恋とか愛とか
「恋なんて馬鹿にならなきゃやってらんないんだからね!」
友人が私にそう叫んだ。
私は誰と居てもいつもどこか冷静で、人生の中で本当の恋なんてした事がないんじゃないかと思った。
ベタなことを言うけれど、
恋をサイダーに例えるなら、愛はコーヒー。
サイダーに入る炭酸は長くは続かないけれど刺激的で甘ったるくて、コーヒーは苦くてそれにカフェインには中毒性がある。
恋を知る前に愛を知ってしまった人間はどうするのか。
愛というものは悲しみや諦めや憎しみの後にも存在出来る。
幼い頃からコーヒーの苦味に慣れてしまった人は、今更サイダーの甘さに喜ぶことも炭酸の刺激に驚くことも出来ないのではないか。
冷静な人間には特大の馬鹿しか効果はない、などと友達がおかしな事を言うから私は面白くて口に含んだコーヒーを吹き出しそうになった。
目の前に並ぶ彼女とそのパートナーを眺める。
2人はまだ恋の魔法の中に居る。
それぞれが口にするようにお互いに欠点があるけれど、それを打ち消すほどの甘さと本能が2人の間から漂っていた。
破天荒な彼女のパートナーはとても冷静で、出会った頃のお前は本当にヤバいやつだったと微笑み、そう言われた彼女は否定もせずその通り!とおどけている。

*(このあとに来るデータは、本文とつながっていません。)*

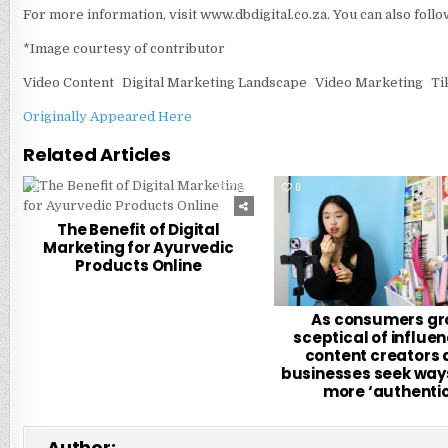
For more information, visit www.dbdigital.co.za. You can also foll
*Image courtesy of contributor
Video Content
Digital Marketing Landscape
Video Marketing
Ti
Originally Appeared Here
Related Articles
0
282
0
The Benefit of Digital
Marketing for Ayurvedic
Products Online
As consumers g
sceptical of influen
content creators
businesses seek ways
more ‘authentic
Author:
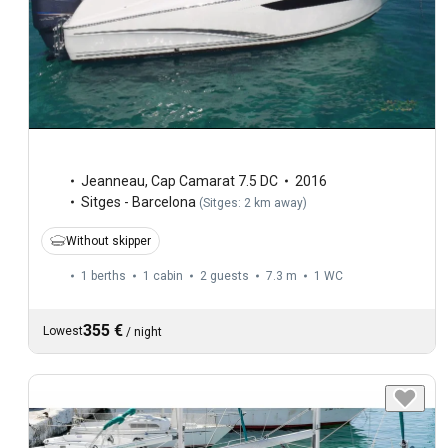
Jeanneau
,
Cap Camarat 7.5 DC
2016
Sitges - Barcelona
(
Sitges: 2 km away
)
Without skipper
1 berths
1 cabin
2 guests
7.3 m
1
WC
355 €
Lowest
/
night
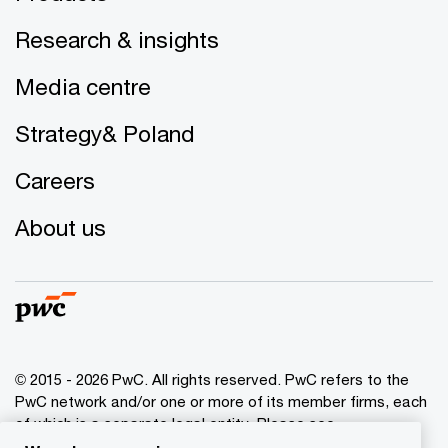
Research & insights
Media centre
Strategy& Poland
Careers
About us
© 2015 - 2026 PwC. All rights reserved. PwC refers to the
PwC network and/or one or more of its member firms, each
of which is a separate legal entity. Please see
www.pwc.com/structure
for further details.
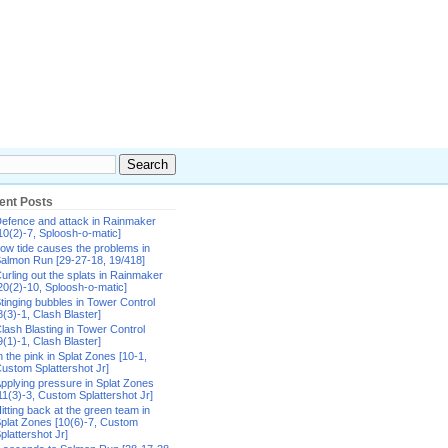
ent Posts
efence and attack in Rainmaker
10(2)-7, Sploosh-o-matic]
ow tide causes the problems in
almon Run [29-27-18, 19/418]
urling out the splats in Rainmaker
20(2)-10, Sploosh-o-matic]
tinging bubbles in Tower Control
8(3)-1, Clash Blaster]
lash Blasting in Tower Control
9(1)-1, Clash Blaster]
n the pink in Splat Zones [10-1,
ustom Splattershot Jr]
pplying pressure in Splat Zones
11(3)-3, Custom Splattershot Jr]
itting back at the green team in
plat Zones [10(6)-7, Custom
plattershot Jr]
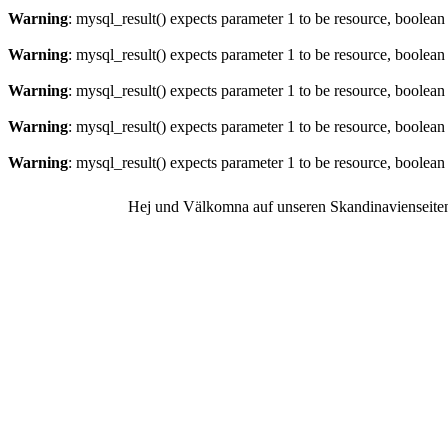
Warning
: mysql_result() expects parameter 1 to be resource, boolean
Warning
: mysql_result() expects parameter 1 to be resource, boolean
Warning
: mysql_result() expects parameter 1 to be resource, boolean
Warning
: mysql_result() expects parameter 1 to be resource, boolean
Warning
: mysql_result() expects parameter 1 to be resource, boolean
Hej und Välkomna auf unseren Skandinavienseite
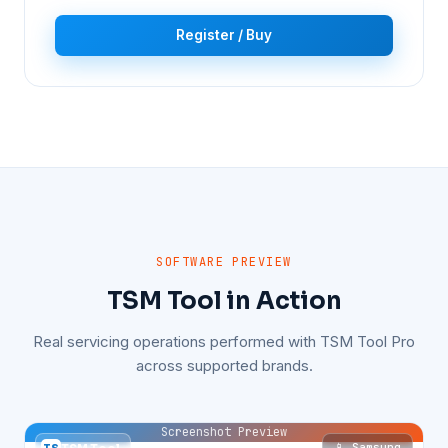
Register / Buy
SOFTWARE PREVIEW
TSM Tool in Action
Real servicing operations performed with TSM Tool Pro
across supported brands.
Screenshot Preview
📱 Samsung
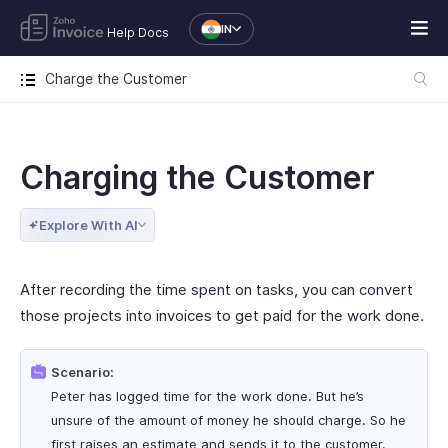
IN
Help Docs
Charge the Customer
Charging the Customer
Explore With AI
After recording the time spent on tasks, you can convert
those projects into invoices to get paid for the work done.
Scenario:
Peter has logged time for the work done. But he’s
unsure of the amount of money he should charge. So he
first raises an estimate and sends it to the customer.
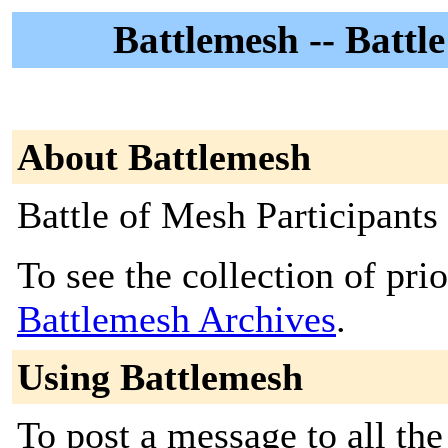
Battlemesh -- Battl
About Battlemesh
Battle of Mesh Participants
To see the collection of prior
Battlemesh Archives
.
Using Battlemesh
To post a message to all the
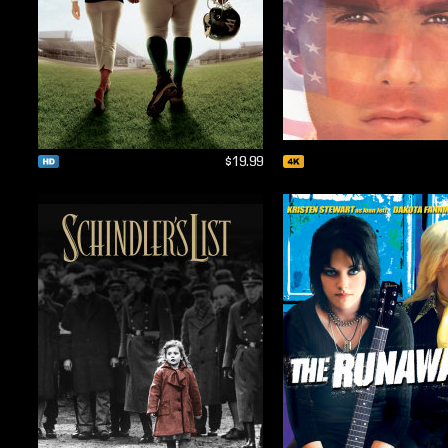
$19.99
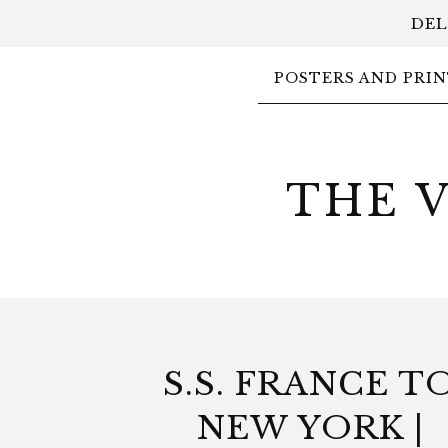
DEL
POSTERS AND PRIN
THE 
S.S. FRANCE T
NEW YORK |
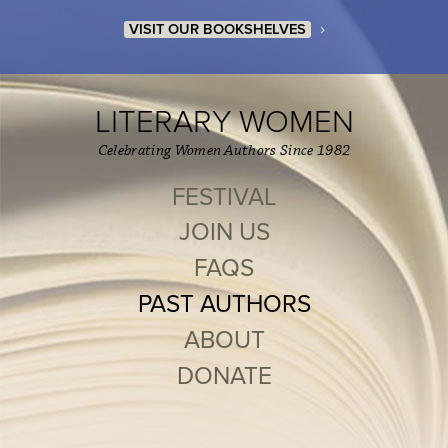
›
VISIT OUR BOOKSHELVES
LITERARY WOMEN
Celebrating Women Authors Since 1982
FESTIVAL
JOIN US
FAQS
PAST AUTHORS
ABOUT
DONATE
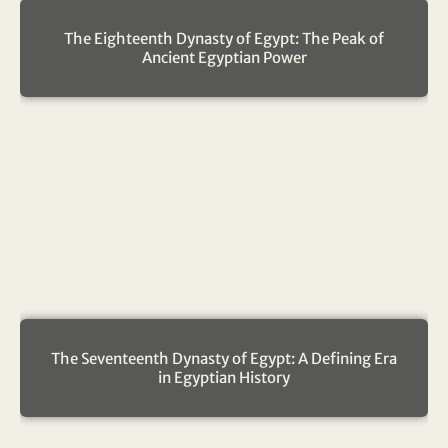
The Eighteenth Dynasty of Egypt: The Peak of
Ancient Egyptian Power
The Seventeenth Dynasty of Egypt: A Defining Era
in Egyptian History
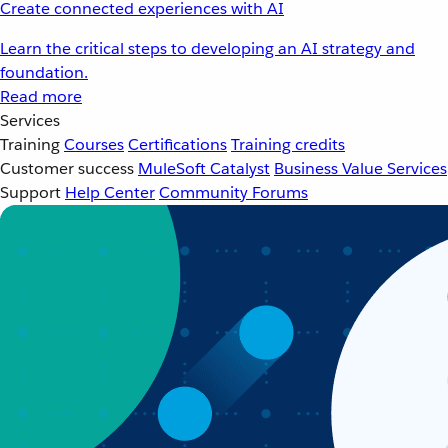
Create connected experiences with AI
Learn the critical steps to developing an AI strategy and
foundation.
Read more
Services
Training
Courses
Certifications
Training credits
Customer success
MuleSoft Catalyst
Business Value Services
Support
Help Center
Community Forums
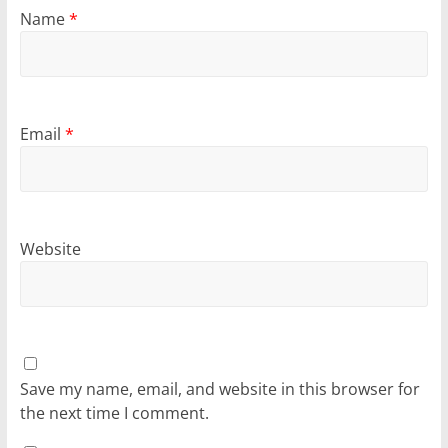
Name
*
Email
*
Website
Save my name, email, and website in this browser for
the next time I comment.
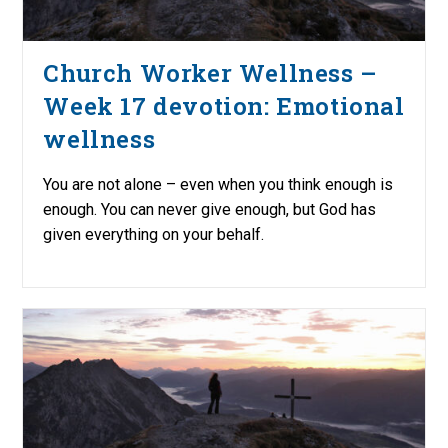
Church Worker Wellness –
Week 17 devotion: Emotional
wellness
You are not alone – even when you think enough is
enough. You can never give enough, but God has
given everything on your behalf.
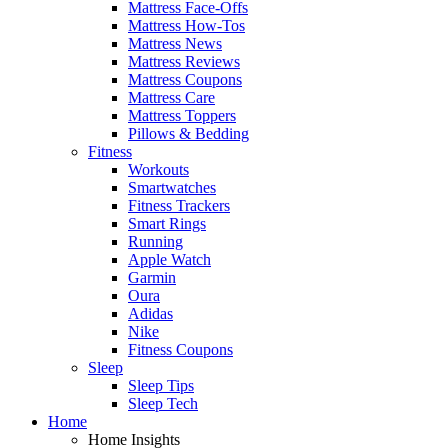
Mattress Face-Offs
Mattress How-Tos
Mattress News
Mattress Reviews
Mattress Coupons
Mattress Care
Mattress Toppers
Pillows & Bedding
Fitness
Workouts
Smartwatches
Fitness Trackers
Smart Rings
Running
Apple Watch
Garmin
Oura
Adidas
Nike
Fitness Coupons
Sleep
Sleep Tips
Sleep Tech
Home
Home Insights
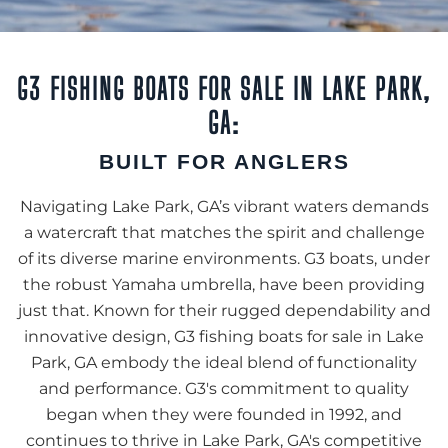
G3 FISHING BOATS FOR SALE IN LAKE PARK,
GA:
BUILT FOR ANGLERS
Navigating Lake Park, GA’s vibrant waters demands
a watercraft that matches the spirit and challenge
of its diverse marine environments. G3 boats, under
the robust Yamaha umbrella, have been providing
just that. Known for their rugged dependability and
innovative design, G3 fishing boats for sale in Lake
Park, GA embody the ideal blend of functionality
and performance. G3's commitment to quality
began when they were founded in 1992, and
continues to thrive in Lake Park, GA's competitive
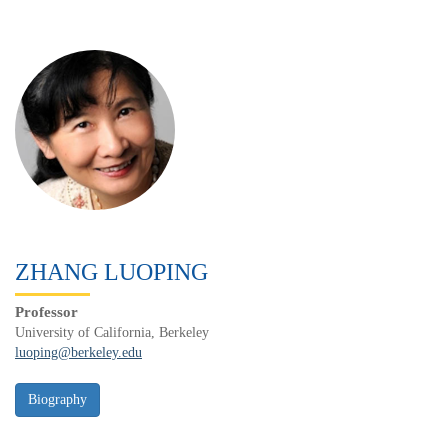
ZHANG LUOPING
Professor
University of California, Berkeley
luoping@berkeley.edu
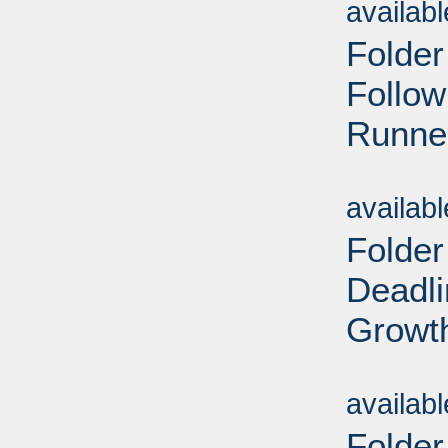
availab
Folder
Follow
Runner
Sub
availab
Folder
Deadl
Growt
Sub
availab
Folder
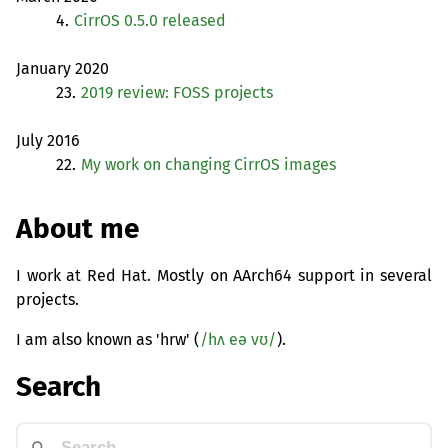
4.
CirrOS 0.5.0 released
January 2020
23.
2019 review:
FOSS
projects
July 2016
22.
My work on changing CirrOS images
About me
I work at Red Hat. Mostly on AArch64 support in several
projects.
I am also known as 'hrw' (
/hʌ eə vʊ/
).
Search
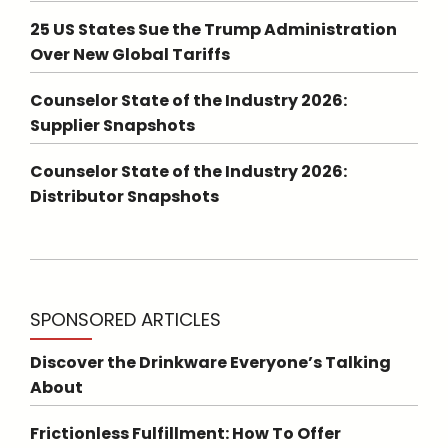
25 US States Sue the Trump Administration
Over New Global Tariffs
Counselor State of the Industry 2026:
Supplier Snapshots
Counselor State of the Industry 2026:
Distributor Snapshots
SPONSORED ARTICLES
Discover the Drinkware Everyone’s Talking
About
Frictionless Fulfillment: How To Offer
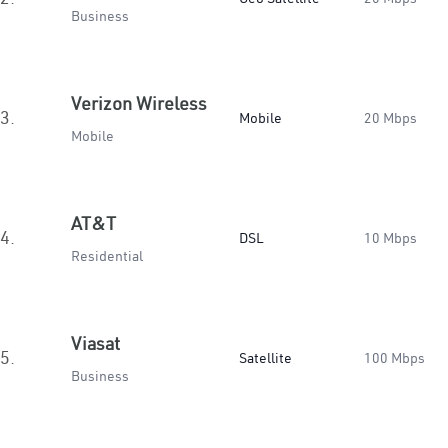
Business
Verizon Wireless
3.
Mobile
20 Mbps
Mobile
AT&T
4.
DSL
10 Mbps
Residential
Viasat
5.
Satellite
100 Mbps
Business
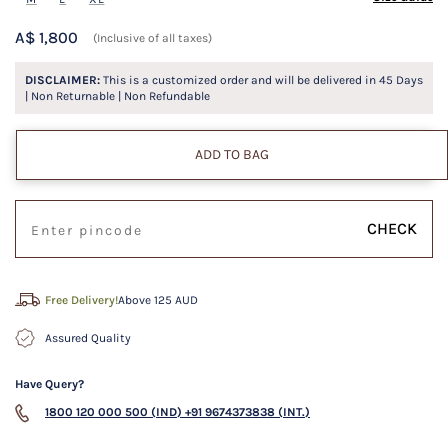
A$ 1,800
(Inclusive of all taxes)
DISCLAIMER:
This is a customized order and will be delivered in
45
Days
| Non Returnable | Non Refundable
ADD TO BAG
CHECK
Free Delivery!
Above 125 AUD
Assured Quality
Have Query?
1800 120 000 500 (IND)
+91 9674373838 (INT.)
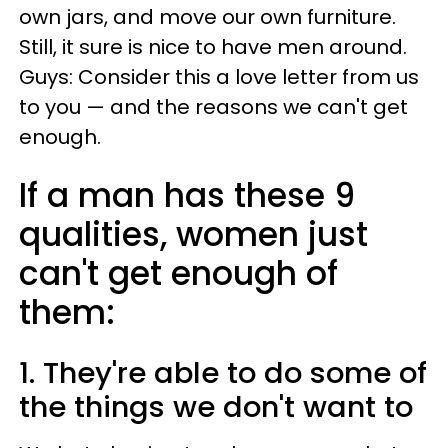
own jars, and move our own furniture.
Still, it sure is nice to have men around.
Guys: Consider this a love letter from us
to you — and the reasons we can't get
enough.
If a man has these 9
qualities, women just
can't get enough of
them:
1. They're able to do some of
the things we don't want to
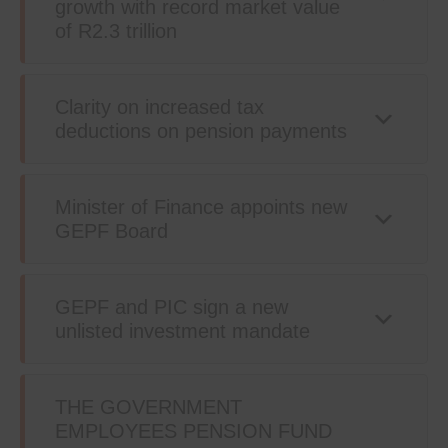
growth with record market value
of R2.3 trillion
Clarity on increased tax
deductions on pension payments
Minister of Finance appoints new
GEPF Board
GEPF and PIC sign a new
unlisted investment mandate
THE GOVERNMENT
EMPLOYEES PENSION FUND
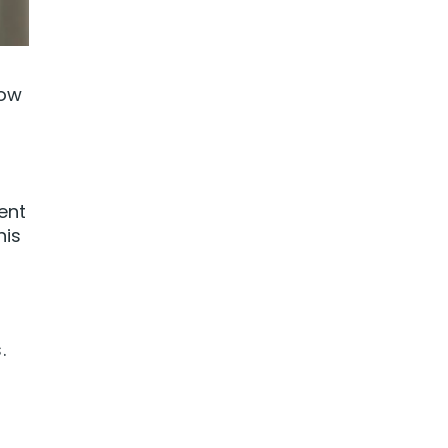
how
ent
his
.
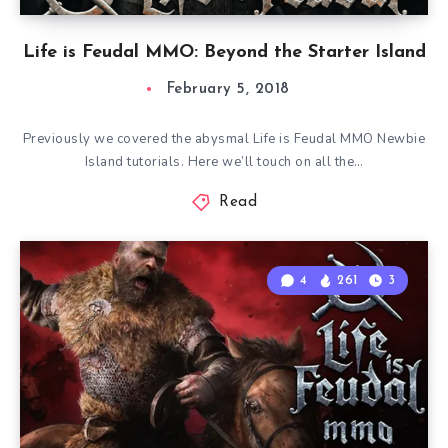
Life is Feudal MMO: Beyond the Starter Island
February 5, 2018
Previously we covered the abysmal Life is Feudal MMO Newbie
Island tutorials. Here we’ll touch on all the…
Read
4
261
3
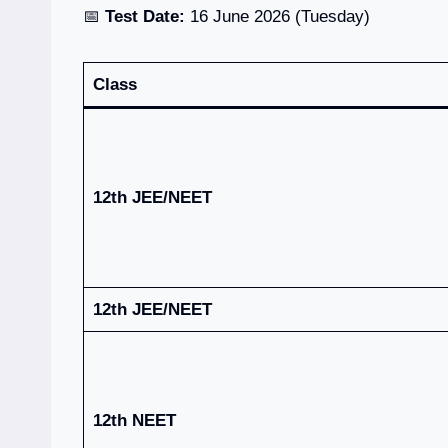
📅
Test Date:
16 June 2026 (Tuesday)
Class
12th JEE/NEET
12th JEE/NEET
12th NEET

彼女の方が一方的に何度も迫った事からお付き合いに発展したらしい。
人というものは共通する部分で惹かれるのではなく、相反する部分がピースのようにはまるのではないかと2人を見ながら思った。
「同じ」「一緒」じゃなくて良いのだ。
人は他人と近づこうとする時に相手との共通項ばかりを探しそうとしがちだけれど、
「違う」部分こそが人同士の距離を本当の意味で近づけるのではないか。
私は思った事を口にするでもなく、1人そんな事を考えては2人を眺めて微笑んだ。
コーヒーを飲む事に親しんでしまった私は、パブロフの犬のように苦味を感じた時、それが愛だと条件反射的に勘違いしてしまう癖がついてしまっているのではないか。
愛の後に恋を知る事なんて出来るのだろうか。
順番を間違えて生きてきた人間が、今更純粋な甘さに酔えるのだろうか。
私はテーブルの上に存在しない真っ赤なチェリーの乗った可愛らしいメロンソーダを夢想しながら、両手で包んだコーヒーカップをじっと見つめた。